O antigo capitão do Boavista Rui Casaca, hoje com 66 anos, manifestou-se esta sexta-feira, dia 17, contra o desfecho que ditou o fim da atividade do clube do Bessa no futebol profissional, deixando duras críticas aos responsáveis pela gestão da instituição e apelando ao apuramento de responsabilidades.

Numa extensa publicação na rede social Facebook, o histórico jogador axadrezado, que representou o Boavista entre 1984 e 1994, lamenta o impacto da situação nas novas gerações de adeptos e recorre ao exemplo do neto para ilustrar a dimensão da desilusão. "Como explico ao meu neto, que se inscreveu no Boavista por minha causa, que hoje me pergunta por que razão o Boavista fechou? Como lhe explico que o clube que lhe apresentei como herança, orgulho e futuro foi deixado cair por quem tinha obrigação de o proteger?"

Casaca exige que sejam identificados os responsáveis pela situação e aponta o dedo aos antigos dirigentes do clube. "Os dirigentes que conduziram o Boavista a esta situação, a quem tomou decisões ruinosas, a quem geriu sem rigor, a quem prometeu o que não podia cumprir, a quem adiou soluções e a quem colocou em risco a sobrevivência de uma instituição centenária, devem ser chamados a responder perante os boavisteiros e, se houver fundamento legal, perante a justiça."

O antigo defesa considera que "não se pode destruir um clube desta grandeza e depois refugiar-se no silêncio, na desculpa fácil ou na tentativa de reescrever a história", defendendo que "quem falhou deve prestar contas" e "não pode sair ileso como se o estrago tivesse sido feito por ninguém".

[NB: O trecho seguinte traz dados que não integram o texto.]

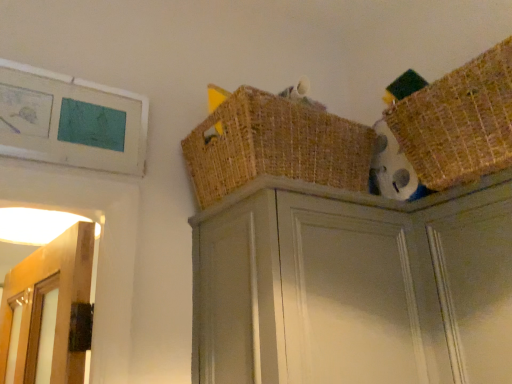 Image resolution: width=512 pixels, height=384 pixels. What do you see at coordinates (348, 284) in the screenshot?
I see `matte gray cabinet at upper center` at bounding box center [348, 284].

What is the approximate width of matte gray cabinet at upper center?

The width of matte gray cabinet at upper center is 13.28 inches.

Consider the image. How much space does woven brown basket at upper center, arranged as the 1th basket when viewed from the left, occupy vertically?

As críticas estendem-se igualmente à Câmara Municipal do Porto, que acusa de ter assistido "ao lento desmoronar de um dos maiores símbolos desportivos da cidade sem que se conhecesse uma estratégia séria, firme e consequente para preservar um património que pertence ao Porto".

Rui Casaca censura ainda o "silêncio de muitos empresários" que, afirma, "desapareceram quando o Boavista precisava verdadeiramente de apoio", bem como a Federação Portuguesa de Futebol, a Liga Portugal e outras entidades desportivas.

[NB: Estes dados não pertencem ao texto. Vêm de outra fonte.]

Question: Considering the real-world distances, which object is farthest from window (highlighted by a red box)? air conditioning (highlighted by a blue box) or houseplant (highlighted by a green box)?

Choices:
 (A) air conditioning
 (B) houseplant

"É fácil aparecer em discursos, em cerimónias e em comunicados. Difícil é agir quando um emblema centenário está a ser deixado cair à vista de todos", escreve o antigo internacional, que conclui com um apelo para que o desaparecimento do Boavista não fique sem consequências e que os responsáveis sejam chamados a responder pelo estado a que chegou uma das instituições mais emblemáticas do futebol português.